Start of The records

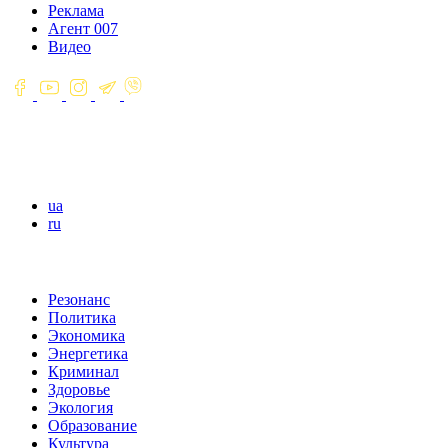
Реклама
Агент 007
Видео
ua
ru
Резонанс
Политика
Экономика
Энергетика
Криминал
Здоровье
Экология
Образование
Культура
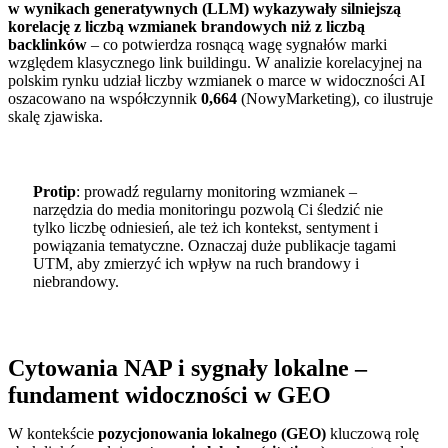
w wynikach generatywnych (LLM) wykazywały silniejszą
korelację z liczbą wzmianek brandowych niż z liczbą
backlinków
– co potwierdza rosnącą wagę sygnałów marki
względem klasycznego link buildingu. W analizie korelacyjnej na
polskim rynku udział liczby wzmianek o marce w widoczności AI
oszacowano na współczynnik
0,664
(NowyMarketing), co ilustruje
skalę zjawiska.
Protip
: prowadź regularny monitoring wzmianek –
narzędzia do media monitoringu pozwolą Ci śledzić nie
tylko liczbę odniesień, ale też ich kontekst, sentyment i
powiązania tematyczne. Oznaczaj duże publikacje tagami
UTM, aby zmierzyć ich wpływ na ruch brandowy i
niebrandowy.
Cytowania NAP i sygnały lokalne –
fundament widoczności w GEO
W kontekście
pozycjonowania lokalnego (GEO)
kluczową rolę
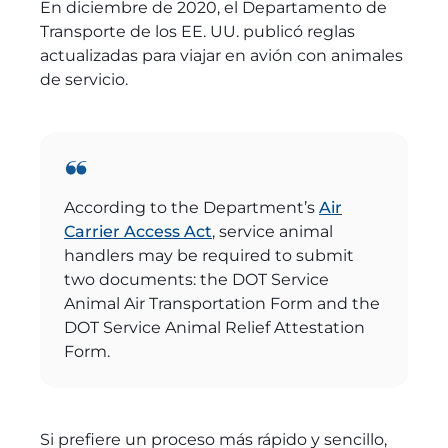
En diciembre de 2020, el Departamento de
Transporte de los EE. UU. publicó reglas
actualizadas para viajar en avión con animales
de servicio.
According to the Department’s
Air
Carrier Access Act
, service animal
handlers may be required to submit
two documents: the DOT Service
Animal Air Transportation Form and the
DOT Service Animal Relief Attestation
Form.
Si prefiere un proceso más rápido y sencillo,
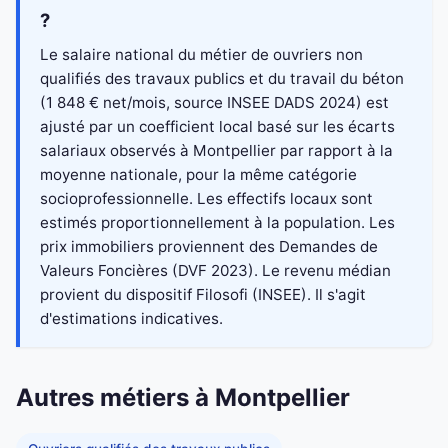
?
Le salaire national du métier de ouvriers non
qualifiés des travaux publics et du travail du béton
(1 848 € net/mois, source INSEE DADS 2024) est
ajusté par un coefficient local basé sur les écarts
salariaux observés à Montpellier par rapport à la
moyenne nationale, pour la même catégorie
socioprofessionnelle. Les effectifs locaux sont
estimés proportionnellement à la population. Les
prix immobiliers proviennent des Demandes de
Valeurs Foncières (DVF 2023). Le revenu médian
provient du dispositif Filosofi (INSEE). Il s'agit
d'estimations indicatives.
Autres métiers à Montpellier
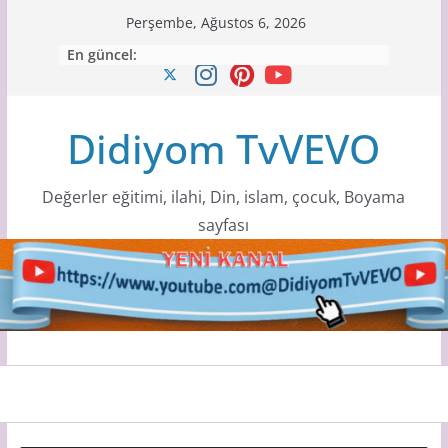
Skip
Perşembe, Ağustos 6, 2026
to
En güncel:
content
Didiyom TvVEVO
Değerler eğitimi, ilahi, Din, islam, çocuk, Boyama
sayfası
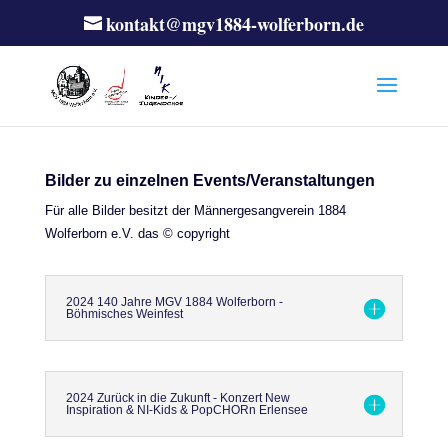
kontakt@mgv1884-wolferborn.de
Bilder zu einzelnen Events/Veranstaltungen
Für alle Bilder besitzt der Männergesangverein 1884
Wolferborn e.V. das © copyright
2024 140 Jahre MGV 1884 Wolferborn -
Böhmisches Weinfest
2024 Zurück in die Zukunft - Konzert New
Inspiration & NI-Kids & PopCHORn Erlensee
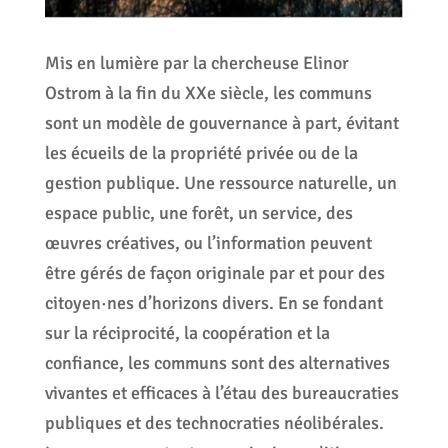
Mis en lumière par la chercheuse Elinor
Ostrom à la fin du XXe siècle, les communs
sont un modèle de gouvernance à part, évitant
les écueils de la propriété privée ou de la
gestion publique. Une ressource naturelle, un
espace public, une forêt, un service, des
œuvres créatives, ou l’information peuvent
être gérés de façon originale par et pour des
citoyen·nes d’horizons divers. En se fondant
sur la réciprocité, la coopération et la
confiance, les communs sont des alternatives
vivantes et efficaces à l’étau des bureaucraties
publiques et des technocraties néolibérales.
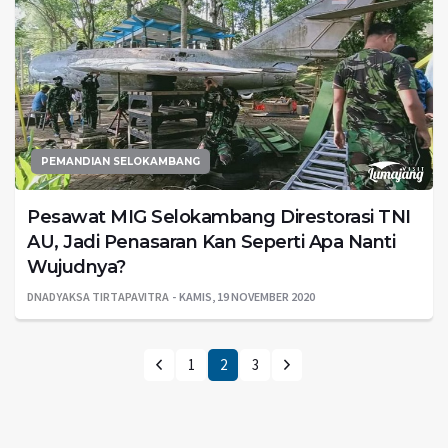
PEMANDIAN SELOKAMBANG
Pesawat MIG Selokambang Direstorasi TNI
AU, Jadi Penasaran Kan Seperti Apa Nanti
Wujudnya?
DNADYAKSA TIRTAPAVITRA
KAMIS, 19 NOVEMBER 2020
1
2
3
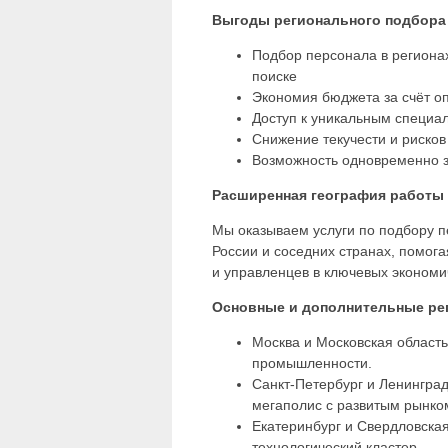
Выгоды регионального подбора 
Подбор персонала в регионах
поиске
Экономия бюджета за счёт о
Доступ к уникальным специал
Снижение текучести и риско
Возможность одновременно з
Расширенная география работы 
Мы оказываем услуги по подбору 
России и соседних странах, помог
и управленцев в ключевых эконом
Основные и дополнительные ре
Москва и Московская область
промышленности.
Санкт-Петербург и Ленингра
мегаполис с развитым рынко
Екатеринбург и Свердловска
технологический кластер.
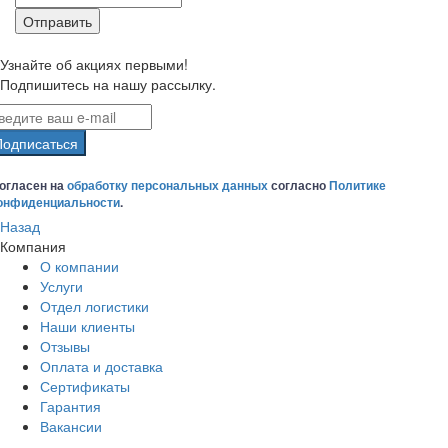
Узнайте об акциях первыми!
Подпишитесь на нашу рассылку.
Подписаться
огласен на
обработку персональных данных
согласно
Политике
онфиденциальности
.
Назад
Компания
О компании
Услуги
Отдел логистики
Наши клиенты
Отзывы
Оплата и доставка
Сертификаты
Гарантия
Вакансии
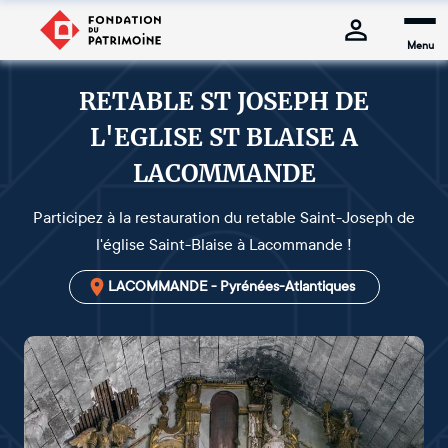
Menu
RETABLE ST JOSEPH DE
L'EGLISE ST BLAISE A
LACOMMANDE
Participez à la restauration du retable Saint-Joseph de
l'église Saint-Blaise à Lacommande !
LACOMMANDE - Pyrénées-Atlantiques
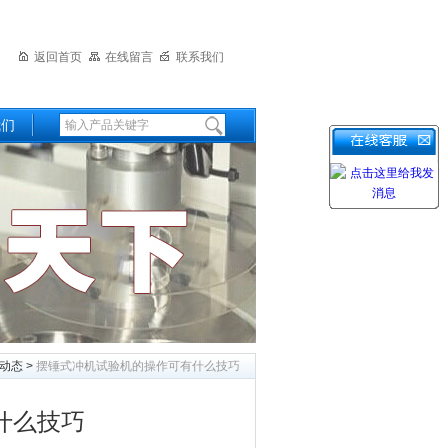
返回首页
在线留言
联系我们
我们
动态
>
摆锤式冲机试验机的操作可有什么技巧
什么技巧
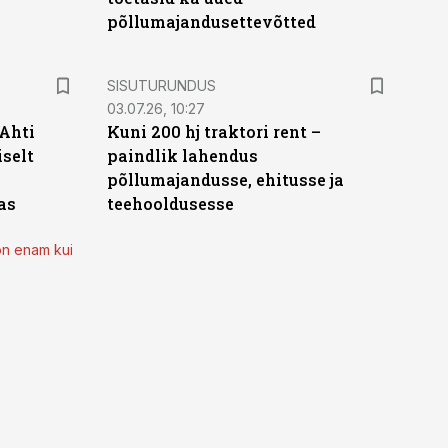
põllumajandusettevõtted
ST
SISUTURUNDUS
03.07.26, 10:27
 Ahti
Kuni 200 hj traktori rent –
iselt
paindlik lahendus
põllumajandusse, ehitusse ja
as
teehooldusesse
on enam kui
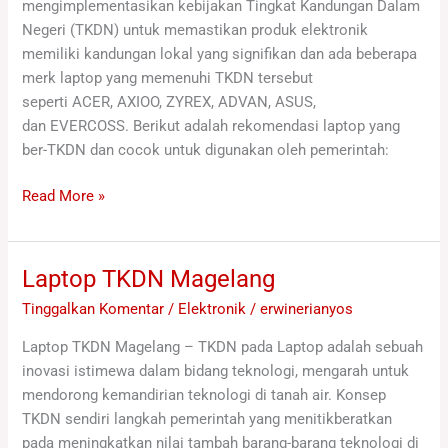
mengimplementasikan kebijakan Tingkat Kandungan Dalam
Negeri (TKDN) untuk memastikan produk elektronik
memiliki kandungan lokal yang signifikan dan ada beberapa
merk laptop yang memenuhi TKDN tersebut
seperti ACER, AXIOO, ZYREX, ADVAN, ASUS,
dan EVERCOSS. Berikut adalah rekomendasi laptop yang
ber-TKDN dan cocok untuk digunakan oleh pemerintah:
Read More »
Laptop TKDN Magelang
Laptop
TKDN
Tinggalkan Komentar
/
Elektronik
/
erwinerianyos
Magelang
Laptop TKDN Magelang – TKDN pada Laptop adalah sebuah
inovasi istimewa dalam bidang teknologi, mengarah untuk
mendorong kemandirian teknologi di tanah air. Konsep
TKDN sendiri langkah pemerintah yang menitikberatkan
pada meningkatkan nilai tambah barang-barang teknologi di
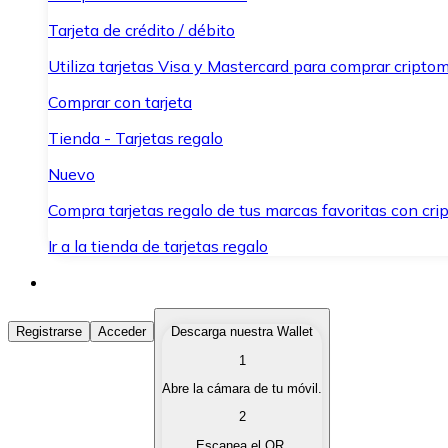
Tarjeta de crédito / débito
Utiliza tarjetas Visa y Mastercard para comprar criptom
Comprar con tarjeta
Tienda - Tarjetas regalo
Nuevo
Compra tarjetas regalo de tus marcas favoritas con cr
Ir a la tienda de tarjetas regalo
Comprar Criptomonedas
Registrarse
Acceder
Descarga nuestra Wallet
1
Compra criptomonedas con diferentes métodos de pag
Abre la cámara de tu móvil.
Vender Criptomonedas
2
Vende tus criptomonedas de forma rápida y segura.
Escanea el QR.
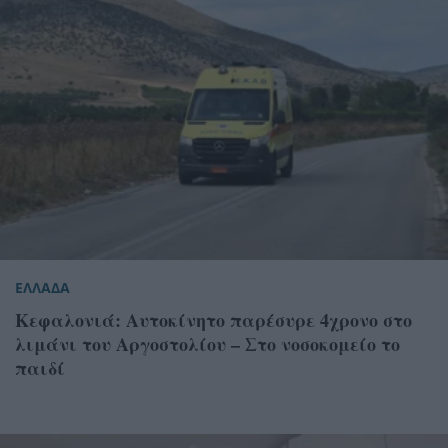
ΕΛΛΑΔΑ
Κεφαλονιά: Αυτοκίνητο παρέσυρε 4χρονο στο
λιμάνι του Αργοστολίου – Στο νοσοκομείο το
παιδί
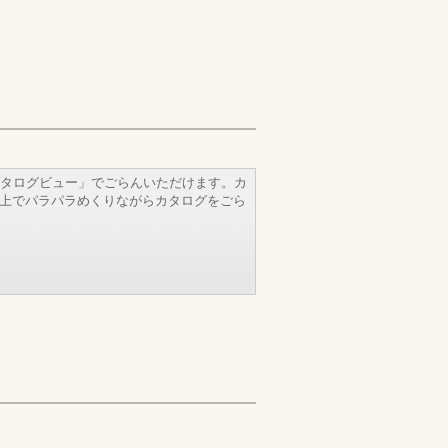
タログビュー」でごらんいただけます。カ
b上でパラパラめくりながらカタログをごら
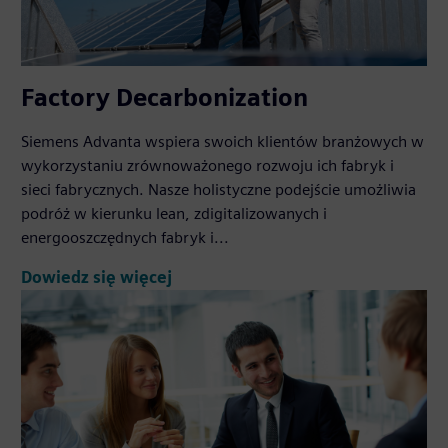
Factory Decarbonization
Siemens Advanta wspiera swoich klientów branżowych w
wykorzystaniu zrównoważonego rozwoju ich fabryk i
sieci fabrycznych. Nasze holistyczne podejście umożliwia
podróż w kierunku lean, zdigitalizowanych i
energooszczędnych fabryk i...
Dowiedz się więcej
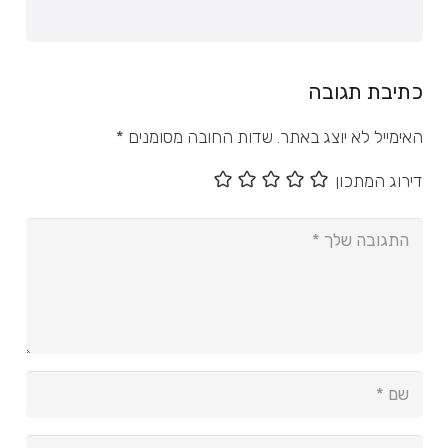
כתיבת תגובה
האימייל לא יוצג באתר.
שדות החובה מסומנים
*
דירוג המתכון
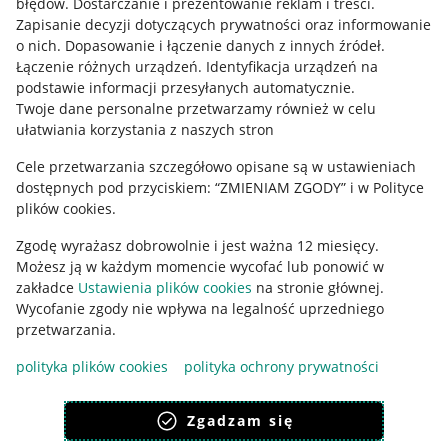
błędów
.
Dostarczanie i prezentowanie reklam i treści
.
Zapisanie decyzji dotyczących prywatności oraz informowanie
o nich
.
Dopasowanie i łączenie danych z innych źródeł
.
Łączenie różnych urządzeń
.
Identyfikacja urządzeń na
podstawie informacji przesyłanych automatycznie
.
Twoje dane personalne przetwarzamy również w celu
ułatwiania korzystania z naszych stron
Cele przetwarzania szczegółowo opisane są w ustawieniach
dostępnych pod przyciskiem: “ZMIENIAM ZGODY” i w Polityce
Korzystanie z serwisu oznacza akceptację
regulaminu
.
plików cookies.
Zgodę wyrażasz dobrowolnie i jest ważna 12 miesięcy.
Możesz ją w każdym momencie wycofać lub ponowić w
zakładce
Ustawienia plików cookies
na stronie głównej.
Wycofanie zgody nie wpływa na legalność uprzedniego
przetwarzania.
polityka plików cookies
polityka ochrony prywatności
Zgadzam się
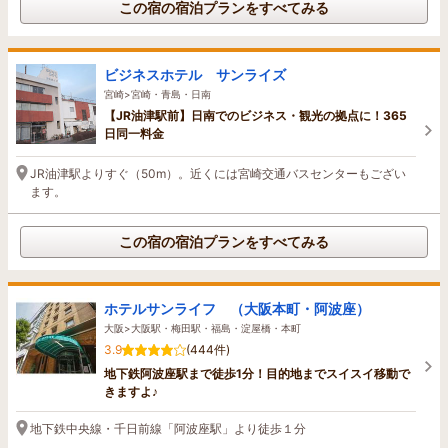
この宿の宿泊プランをすべてみる
ビジネスホテル サンライズ
宮崎>宮崎・青島・日南
【JR油津駅前】日南でのビジネス・観光の拠点に！365
日同一料金
JR油津駅よりすぐ（50m）。近くには宮崎交通バスセンターもござい
ます。
この宿の宿泊プランをすべてみる
ホテルサンライフ （大阪本町・阿波座）
大阪>大阪駅・梅田駅・福島・淀屋橋・本町
3.9
(444件)
地下鉄阿波座駅まで徒歩1分！目的地までスイスイ移動で
きますよ♪
地下鉄中央線・千日前線「阿波座駅」より徒歩１分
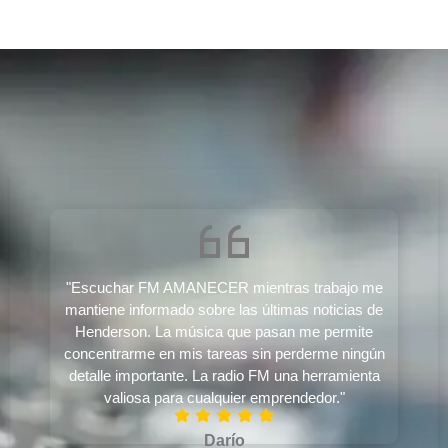
"Escuchar FM AMANECER mientras trabajo me
mantiene informado sobre las últimas noticias de
Henderson. La música que pasan me permite
concentrarme en mis tareas sin perderme ningún
detalle importante. La radio FM una herramienta
valiosa para cualquier emprendedor."
Darío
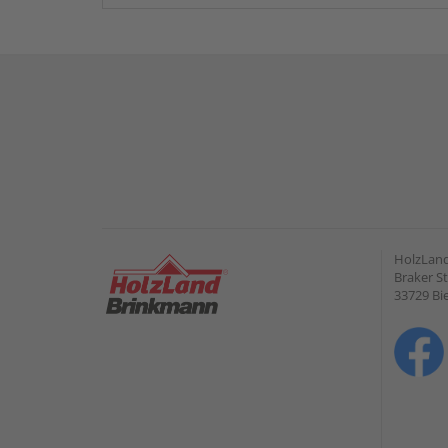
HolzLan
Braker St
33729 Bie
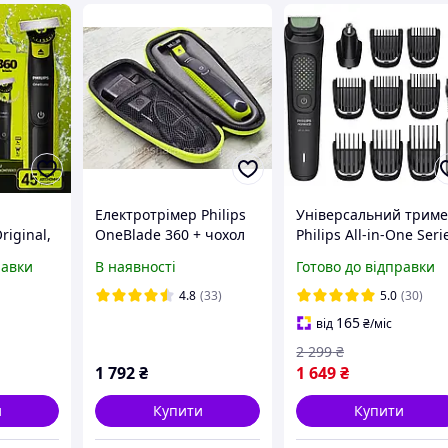
Електротрімер Philips
Універсальний трим
riginal,
OneBlade 360 + чохол
Philips All-in-One Seri
 для
3000 MG3919/50
равки
В наявності
Готово до відправки
, 3
[155674]
нне лезо
4.8
(33)
5.0
(30)
165
від
₴
/міс
2 299
₴
1 792
₴
1 649
₴
и
Купити
Купити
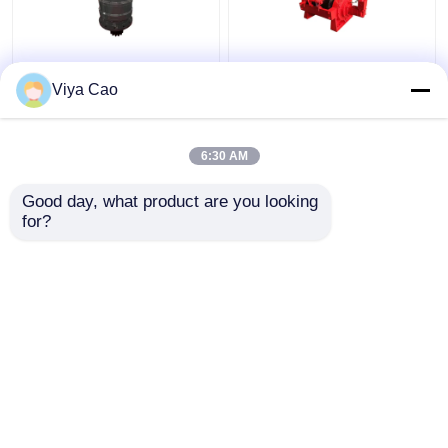
Zwaar werkend en hard
10000Nm 20 ton
Viya Cao
draaiend mechanisme
hydraulische lier voor
voor veeleisende en
vrachtwagen robuust
ruwe omgevingen
en duurzaam
6:30 AM
Beste prijs
Beste prijs
Good day, what product are you looking 
for?
Contacteer ons
Contacteer ons
Bekijk meer
Thuis
Ongeveer ons
Contacteer ons
Desktop Site
Sitemap
Privacybeleid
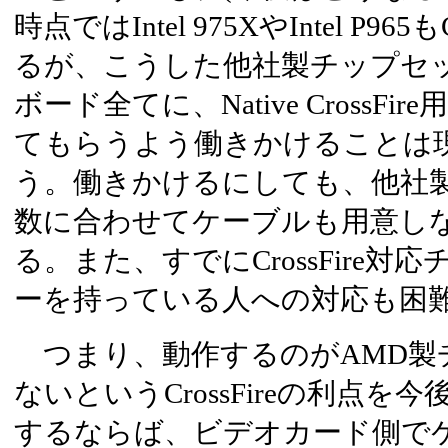
時点ではIntel 975XやIntel P96
るが、こうした他社製チップセ
ボード全てに、Native CrossF
てもらうよう働きかけることは
う。働きかけるにしても、他社
数に合わせてケーブルも用意し
る。また、すでにCrossFire
ーを持っている人への対応も困
つまり、動作するのがAMD製
ないというCrossFireの利点
するならば、ビデオカード側で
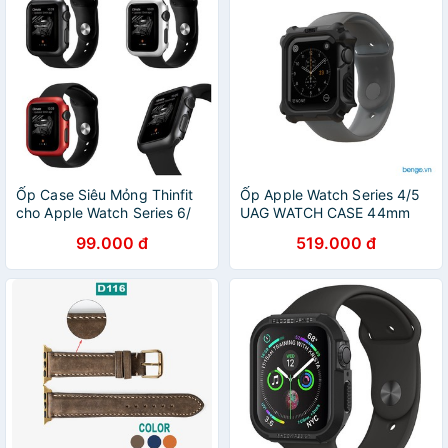
Ốp Case Siêu Mỏng Thinfit
Ốp Apple Watch Series 4/5
cho Apple Watch Series 6/
UAG WATCH CASE 44mm
Apple Watch SE/ Apple
99.000 đ
519.000 đ
Watch Series 5/4 Size
40/44mm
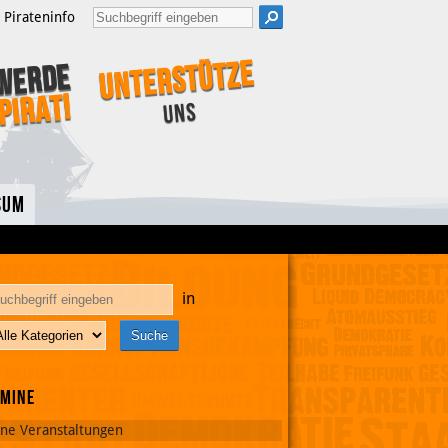
Pirateninfo
Unterstütze
Werde
Pirat!
uns
sum
in
rmine
ine Veranstaltungen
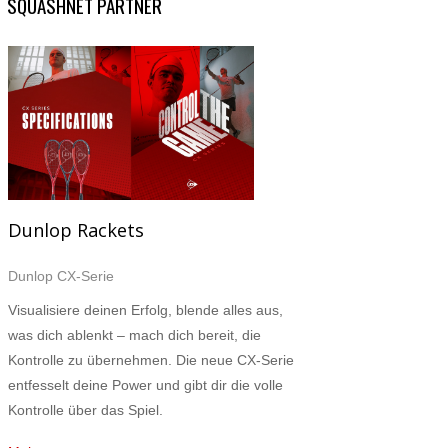
SQUASHNET PARTNER
Dunlop Rackets
Dunlop CX-Serie
Visualisiere deinen Erfolg, blende alles aus,
was dich ablenkt – mach dich bereit, die
Kontrolle zu übernehmen. Die neue CX-Serie
entfesselt deine Power und gibt dir die volle
Kontrolle über das Spiel.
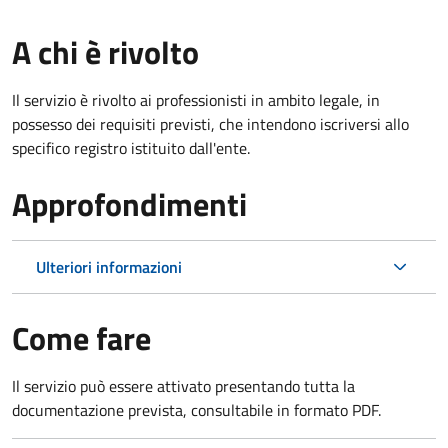
A chi è rivolto
Il servizio è rivolto ai professionisti in ambito legale, in
possesso dei requisiti previsti, che intendono iscriversi allo
specifico registro istituito dall'ente.
Approfondimenti
Ulteriori informazioni
Come fare
Il servizio può essere attivato presentando tutta la
documentazione prevista, consultabile in formato PDF.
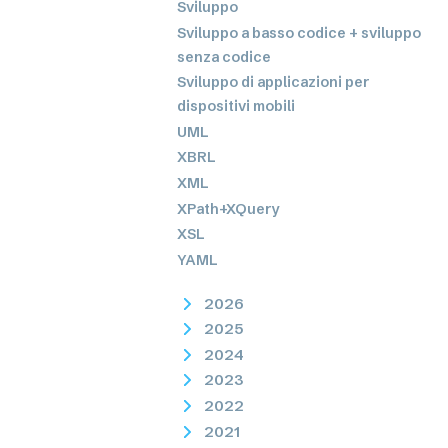
Sviluppo
Sviluppo a basso codice + sviluppo
senza codice
Sviluppo di applicazioni per
dispositivi mobili
UML
XBRL
XML
XPath+XQuery
XSL
YAML
2026
2025
2024
2023
2022
2021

End of The records

» **Work to be completed**
For this exercise, output exactly the lines above from the line with "moyenne nationale, pour la même catégorie" to the line with "provient du dispositif", counting both, and leave out the rest.

» **Solution**
moyenne nationale, pour la même catégorie
socioprofessionnelle. Les effectifs locaux sont
estimés proportionnellement à la population. Les
prix immobiliers proviennent des Demandes de
Valeurs Foncières (DVF 2023). Le revenu médian
provient du dispositif Filosofi (INSEE). Il s'agit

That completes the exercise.